(Description of the task): Write out the records in full and without alteration, setting aside their pictures.

(Data supplied):

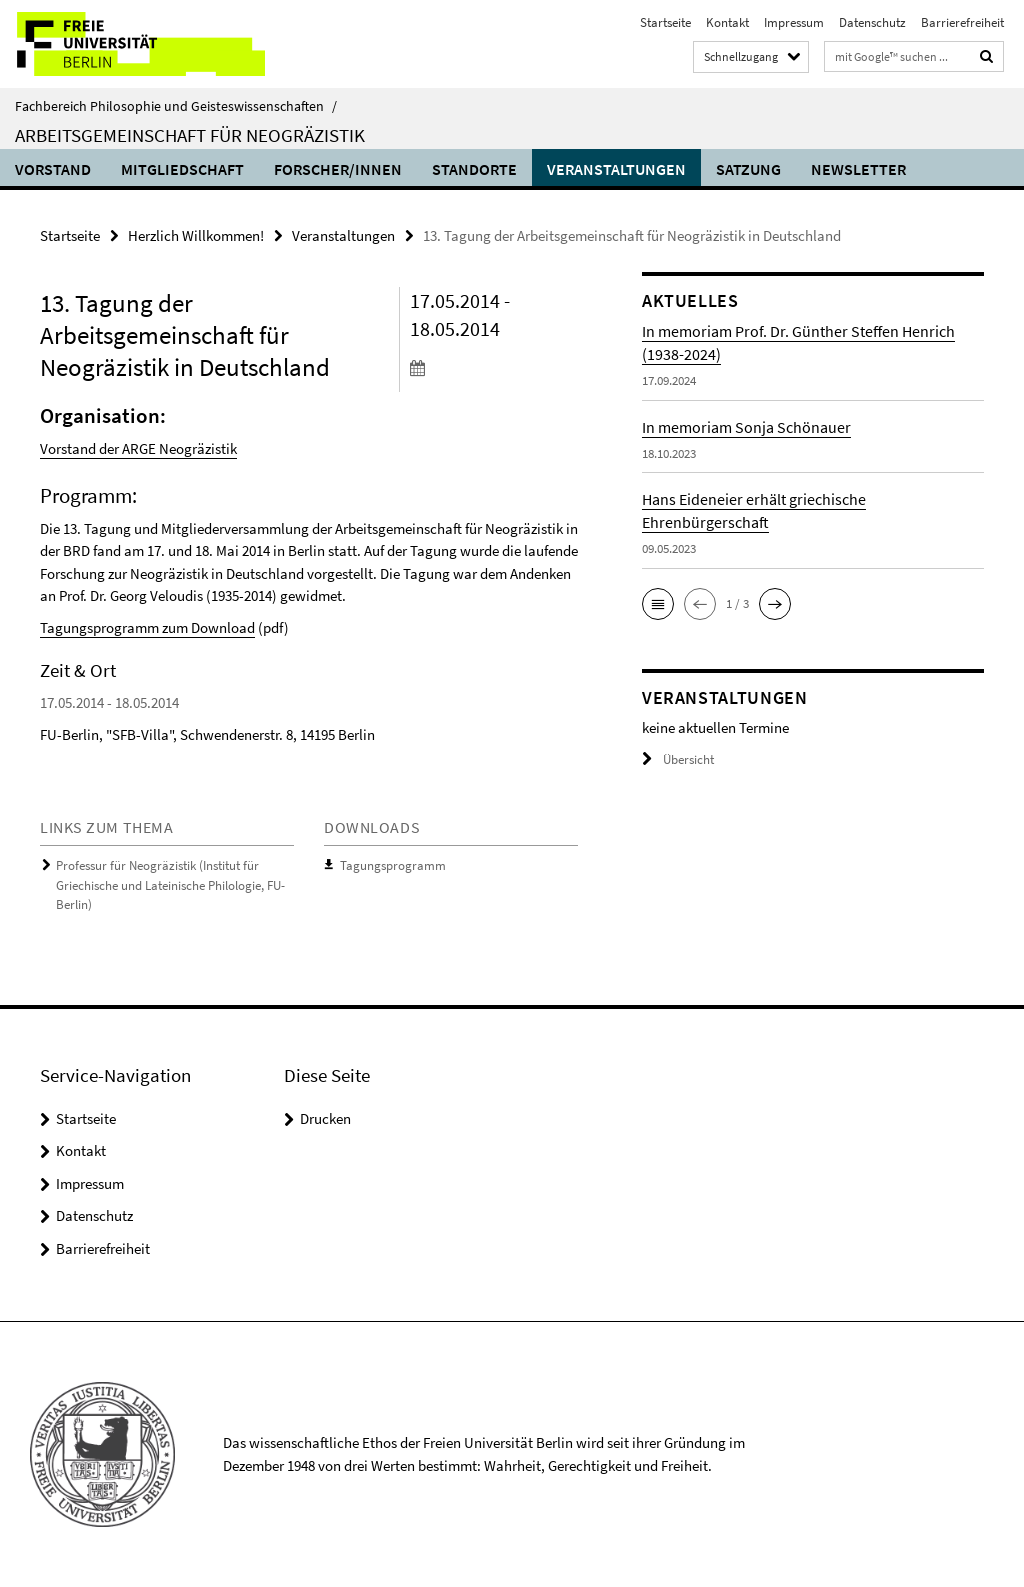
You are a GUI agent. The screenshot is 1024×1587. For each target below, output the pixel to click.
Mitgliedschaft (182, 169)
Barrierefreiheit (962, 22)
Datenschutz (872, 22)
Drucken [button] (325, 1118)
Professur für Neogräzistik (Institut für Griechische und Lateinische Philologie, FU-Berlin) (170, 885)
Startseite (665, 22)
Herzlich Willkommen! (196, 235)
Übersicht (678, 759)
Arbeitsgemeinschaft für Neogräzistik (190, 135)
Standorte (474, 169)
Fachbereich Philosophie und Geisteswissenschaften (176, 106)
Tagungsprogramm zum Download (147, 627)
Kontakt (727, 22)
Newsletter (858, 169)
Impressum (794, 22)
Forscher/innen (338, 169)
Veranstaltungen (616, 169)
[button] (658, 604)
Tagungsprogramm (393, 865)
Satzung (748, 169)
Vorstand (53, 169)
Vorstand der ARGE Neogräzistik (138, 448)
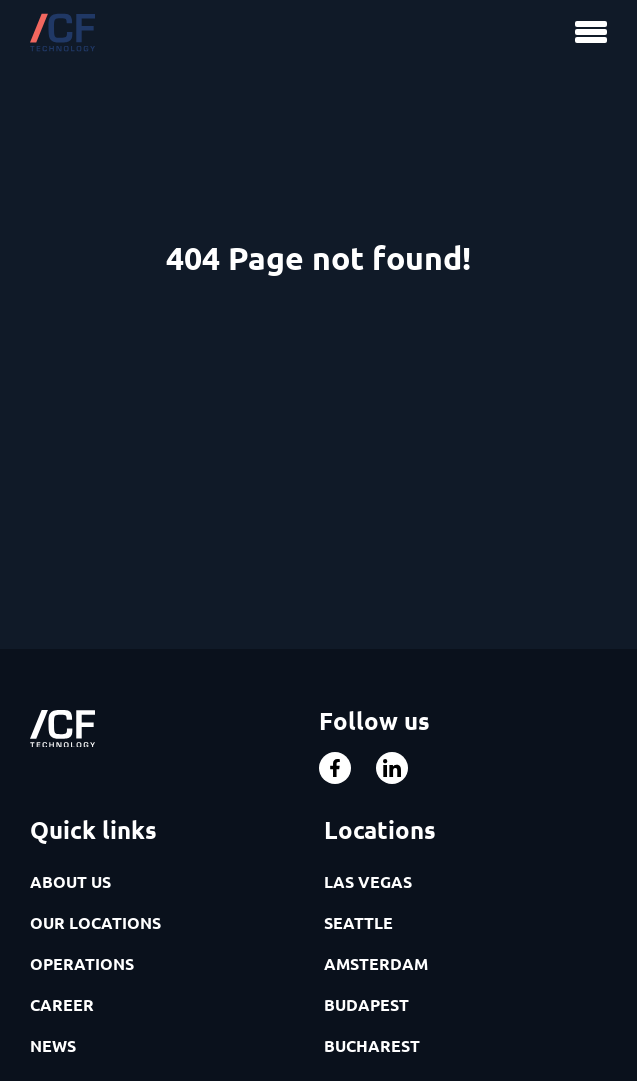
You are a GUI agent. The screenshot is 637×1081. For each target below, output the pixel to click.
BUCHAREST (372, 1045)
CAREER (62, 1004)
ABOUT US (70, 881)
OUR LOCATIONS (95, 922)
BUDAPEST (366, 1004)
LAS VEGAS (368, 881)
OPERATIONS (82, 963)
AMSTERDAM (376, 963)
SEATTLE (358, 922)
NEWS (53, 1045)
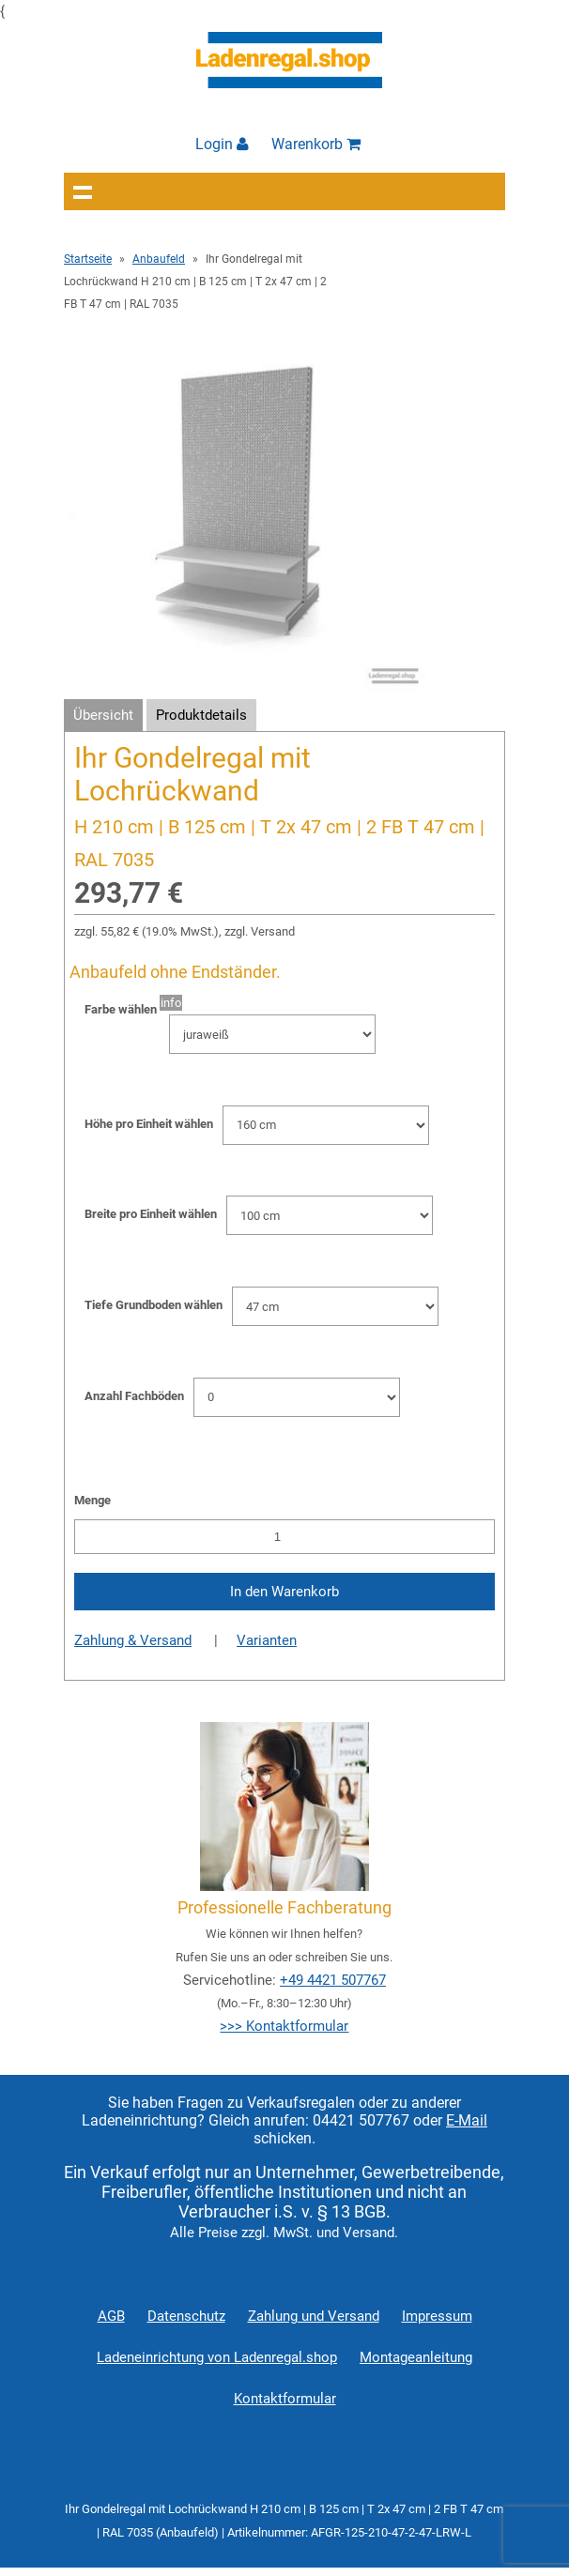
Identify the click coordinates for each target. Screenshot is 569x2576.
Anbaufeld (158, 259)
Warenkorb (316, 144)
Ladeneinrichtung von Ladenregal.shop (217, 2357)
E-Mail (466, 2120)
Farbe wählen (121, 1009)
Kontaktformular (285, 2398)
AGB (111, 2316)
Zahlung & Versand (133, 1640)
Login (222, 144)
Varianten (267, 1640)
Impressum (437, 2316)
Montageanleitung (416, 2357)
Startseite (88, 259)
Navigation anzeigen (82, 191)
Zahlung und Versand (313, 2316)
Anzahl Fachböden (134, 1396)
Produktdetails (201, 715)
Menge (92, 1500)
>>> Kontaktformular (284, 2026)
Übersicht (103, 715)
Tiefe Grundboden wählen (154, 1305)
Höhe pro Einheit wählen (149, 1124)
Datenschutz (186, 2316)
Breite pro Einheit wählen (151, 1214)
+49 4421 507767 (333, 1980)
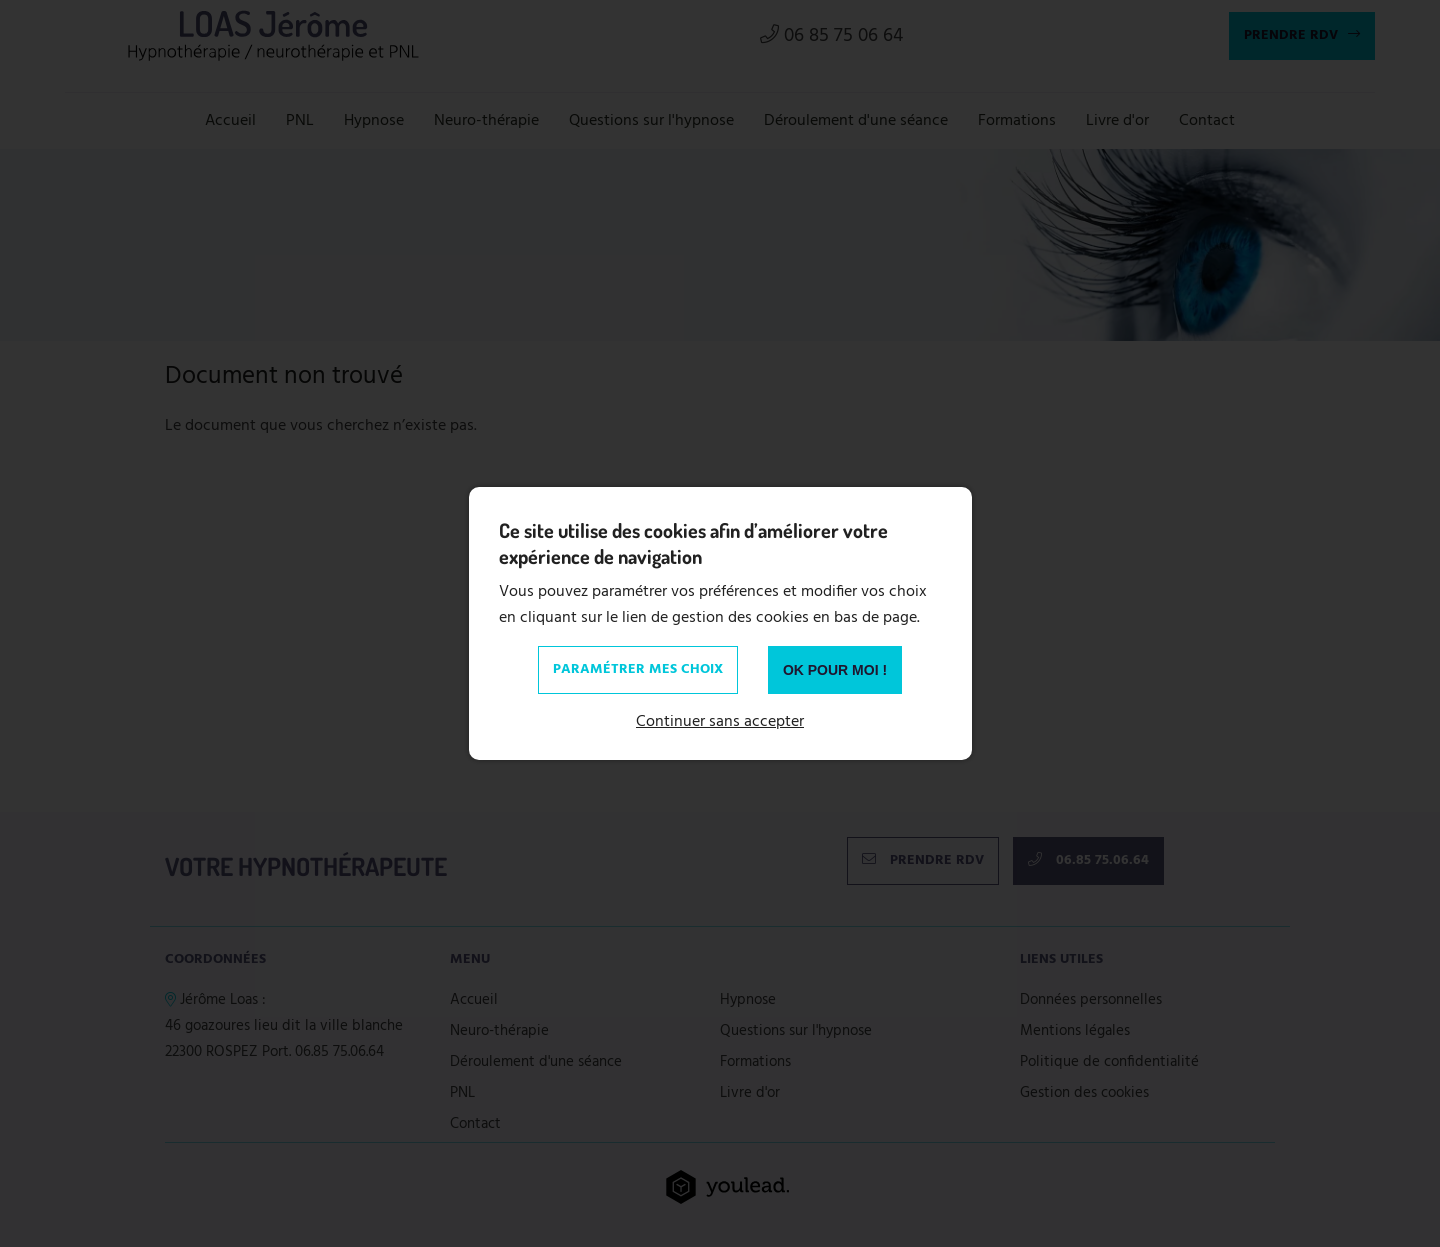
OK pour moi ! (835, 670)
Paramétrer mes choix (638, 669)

(Final answer):
You are a GUI agent. The screenshot is 1024×1587. For each target below, output the pixel to click.
Mitgliedschaft (182, 169)
Barrierefreiheit (962, 22)
Datenschutz (872, 22)
Drucken [button] (325, 1118)
Professur für Neogräzistik (Institut für Griechische und Lateinische Philologie, FU-Berlin) (170, 885)
Startseite (665, 22)
Herzlich Willkommen! (196, 235)
Übersicht (678, 759)
Arbeitsgemeinschaft für Neogräzistik (190, 135)
Standorte (474, 169)
Fachbereich Philosophie und Geisteswissenschaften (176, 106)
Tagungsprogramm zum Download (147, 627)
Kontakt (727, 22)
Newsletter (858, 169)
Impressum (794, 22)
Forscher/innen (338, 169)
Veranstaltungen (616, 169)
[button] (658, 604)
Tagungsprogramm (393, 865)
Satzung (748, 169)
Vorstand (53, 169)
Vorstand der ARGE Neogräzistik (138, 448)
You are a GUI agent. The screenshot is 637×1081. For each target below, output the pixel to click.
BUCHAREST (372, 1045)
CAREER (62, 1004)
ABOUT US (70, 881)
OUR LOCATIONS (95, 922)
BUDAPEST (366, 1004)
LAS VEGAS (368, 881)
OPERATIONS (82, 963)
AMSTERDAM (376, 963)
SEATTLE (358, 922)
NEWS (53, 1045)
Identify the click coordinates for each target. Screenshot is 569x2576.
Anbaufeld (158, 259)
Warenkorb (316, 144)
Ladeneinrichtung von Ladenregal.shop (217, 2357)
E-Mail (466, 2120)
Farbe wählen (121, 1009)
Kontaktformular (285, 2398)
AGB (111, 2316)
Zahlung & Versand (133, 1640)
Login (222, 144)
Varianten (267, 1640)
Impressum (437, 2316)
Montageanleitung (416, 2357)
Startseite (88, 259)
Navigation anzeigen (82, 191)
Zahlung und Versand (313, 2316)
Anzahl Fachböden (134, 1396)
Produktdetails (201, 715)
Menge (92, 1500)
>>> Kontaktformular (284, 2026)
Übersicht (103, 715)
Tiefe Grundboden wählen (154, 1305)
Höhe pro Einheit wählen (149, 1124)
Datenschutz (186, 2316)
Breite pro Einheit wählen (151, 1214)
+49 4421 507767 (333, 1980)
OK pour moi ! (835, 670)
Paramétrer mes choix (638, 669)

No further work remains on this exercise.